Protokoll der Sitzung vom 10.12.2015

Zu Frage 2: Die Verteilkriterien und -verfahren sind bundesgesetzlich geregelt. Die konkrete Verteilung erfolgt nach dem Königsteiner Schlüssel auf die einzelnen Bundesländer und die von diesen benannten Kommunen. Probleme bei der Umverteilung sind bisher nicht aufgetreten.

Zu Frage 3: Von einer schleppenden Umverteilung kann keine Rede sein. Die administrativen Voraussetzungen für die Durchführung der Verteilverfahren sind rechtzeitig geschaffen worden. Nach den Regelungen des SGB VIII müssen die Jugendlichen dem aufnehmenden Jugendamt innerhalb eines Monats nach Beginn der vorläufigen Inobhutnahme übergeben werden. In einer Übergangsphase kann diese Frist um einen Monat verlängert werden. Die gesetzlichen Fristen werden durchweg eingehalten. – Soweit die Antwort des Senats!

Frau Kollegin Grönert, haben Sie eine Zusatzfrage? – Bitte sehr!

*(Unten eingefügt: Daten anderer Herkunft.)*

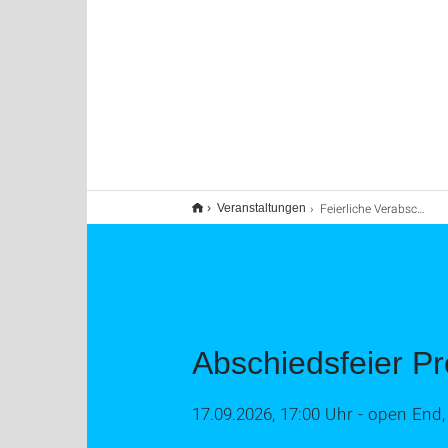
Feierliche Verabschiedung Prof. Dr.-Ing. Mathias Liewald
Veranstaltungen
Abschiedsfeier Pro
17.09.2026, 17:00 Uhr - open End,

Frau Senatorin, gehen Sie bei einer Differenz von 77 zu etwas mehr als 300 davon aus, dass viele von den angemeldeten Flüchtlingen noch weitergegeben werden können, und wenn ja, von wie vielen gehen Sie aus?

Bitte, Frau Senatorin!

Wir haben geantwortet, dass wir zum Stichtag 2. Dezember 77 Jugendliche umverteilt haben. Ich habe hier noch eine aktuellere Zahl: Bis zum 6. Dezember waren es schon 100 unbegleitete

minderjährige Ausländer und Ausländerinnen. Die Jugendlichen werden nach dem Königsteiner Schlüssel auf die einzelnen Bundesländer verteilt. Wir achten auch darauf, dass die Ausschlusskriterien beachtet werden. Wir legen sie auch eng aus. Wir haben drei Jugendliche, bei denen Kindeswohlgründe gegen eine Umverteilung gesprochen haben, weil sie unter einer Altersgrenze gewesen sind. Drei Jugendliche hatten gesundheitliche Probleme. Wir werden diese Jugendlichen hierbehalten. Bei 24 Jugendlichen ist uns bereits die Familienzusammenführung gelungen. Das ist auch unser Ziel,

(Beifall Bündnis 90/Die Grünen, SPD)

zu schauen, ob wir die Familien in Deutschland und anderswo in Europa finden und zusammenführen können. Bisher haben wir bei den Jugendlichen keinen Fristablauf und keine Verfristung gehabt.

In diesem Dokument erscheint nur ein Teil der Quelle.